New York City’s public schools spent $28,828 per student, the highest level among the nation’s 100 largest school systems. Chicago spent $17,041 and Los Angeles spent $16,355.

New Yorkers would be correct to ask: what are we getting for all this money?



Student achievement data indicate New York’s significant increase in school aid has not translated into results.

The National Assessment of Educational Progress (NAEP), also known as the Nation’s Report Card, has not detected a “significant increase” in New York student achievement, in either reading or math, across biennial testing periods since 2007 for Grade 8 or since 2013 for Grade 4.

Looking at the state’s own assessments, more than half of students in grade 3 through 8 have scored below “proficient” in both English language arts (ELA) and math every year since 2011-12 (the last time more than half achieved proficiency in either). In the most recent tests, only 46.6 percent of students were proficient in ELA and just 38.6 percent were proficient in math.

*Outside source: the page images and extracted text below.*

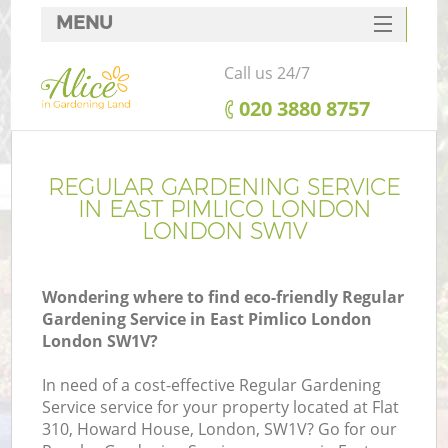
MENU
SERVICES
Call us 24/7
HOME
‎020 3880 8757
DEALS
FAQ
REGULAR GARDENING SERVICE
IN EAST PIMLICO LONDON
CONTACTS
LONDON SW1V
Wondering where to find eco-friendly Regular
Gardening Service in East Pimlico London
London SW1V?
In need of a cost-effective Regular Gardening
Service service for your property located at Flat
310, Howard House, London, SW1V? Go for our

The last decade featured constant legislative and administrative battles over curriculum, teacher evaluations and standardized testing, among other things. In other cases, the Legislature has avoided tackling major problems, including structural issues in special education, civil service and collective bargaining rules that prevent superintendents from modernizing school operations, and forced participation in a costly and outdated pension system with volatile employer costs.

Short of undertaking what would be a grueling, multi-pronged (and overdue) overhaul of public education in New York, the path of least resistance in the short-term would be for the Legislature to make minor modifications to existing state programs that have delivered positive results.

Governor Hochul has proposed modifying the state’s charter school law to allow more schools to open in New York City. Implementing these adjustments, unlike nearly any other change in education policy, would not require any new funding, bureaucracy or infrastructure, nor would it involve an unproven concept. A recent analysis found that SUNY-authorized charter schools across the state significantly outperformed their district school peers on state assessments in Math and ELA. Given the high-need populations charter schools serve in NYC in particular, they are one of the strongest forces at play in closing the persistent achievement gap.

Going forward, there is no rational basis for the state to cap the number of charter schools, and the Legislature should eliminate this arbitrary restriction.

Charter schools, individually, are public schools meeting local demand for alternative forms of public education. The charter-school system is a proven mechanism by which the Legislature can help provide taxpayers more bang for their education buck.

The effectiveness of charter schools as a state policy stems not only from the practices of individual charters schools but more so from harnessing the power of choice.

In most cases, the choice parents have over their student’s education is limited by their ability to change their residence, pay for private school, or homeschool. The 1998 authorization of charter schools made choice available to families for whom the previous three options were out of reach. And with choice comes an accountability mechanism unlike anything that can be crafted in Albany.

State policymakers should look for additional ways to maximize the choices parents have instead of the expenditures ostensibly made on their behalf. School choice programs have featured prominently in education reforms across the country and New York should identify and replicate best practices.

School choice programs are demonstrated by national studies to improve outcomes for all students, even those who remain in district public schools. They save money for school districts and taxpayers, increase parental satisfaction, and are associated with academic gains on the NAEP.